▸ **Dataset**
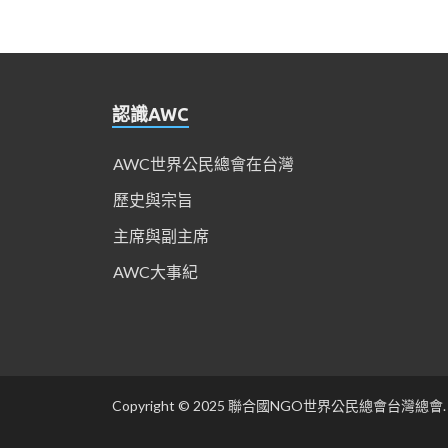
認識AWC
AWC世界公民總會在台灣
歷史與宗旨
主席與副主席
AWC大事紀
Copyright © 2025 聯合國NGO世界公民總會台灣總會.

▸ **Problem to solve**
Output every record above exactly as written, but skip the pictures.

▸ **Answer section**
認識AWC
AWC世界公民總會在台灣
歷史與宗旨
主席與副主席
AWC大事紀
Copyright © 2025 聯合國NGO世界公民總會台灣總會.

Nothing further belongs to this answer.